(Structured page parsing data)
___

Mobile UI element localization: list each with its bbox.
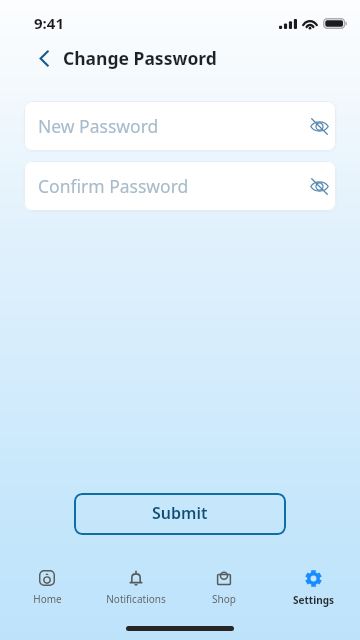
staticText: Notifications	[106, 592, 166, 606]
staticText: Change Password	[63, 46, 217, 70]
button[interactable]: Home	[5, 550, 89, 606]
button[interactable]: Settings	[271, 550, 355, 607]
button[interactable]: New Password	[24, 101, 336, 151]
staticText: Submit	[152, 502, 208, 524]
staticText: Shop	[212, 592, 236, 606]
button[interactable]: Toggle password visibility	[304, 111, 334, 141]
button[interactable]: Submit	[74, 493, 286, 535]
button[interactable]: Shop	[182, 550, 266, 606]
button[interactable]: Confirm Password	[24, 161, 336, 211]
staticText: New Password	[38, 114, 159, 138]
staticText: Settings	[293, 593, 334, 607]
button[interactable]: Notifications	[94, 550, 178, 606]
staticText: 9:41	[34, 13, 64, 33]
button[interactable]: Back	[32, 46, 56, 70]
staticText: Home	[33, 592, 62, 606]
staticText: Confirm Password	[38, 174, 189, 198]
button[interactable]: Toggle password visibility	[304, 171, 334, 201]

___

### [Aim of the task]
What lines in the entries contain "visibility"? Report each one by copying it.

### [Answer below]
button[interactable]: Toggle password visibility	[304, 111, 334, 141]
button[interactable]: Toggle password visibility	[304, 171, 334, 201]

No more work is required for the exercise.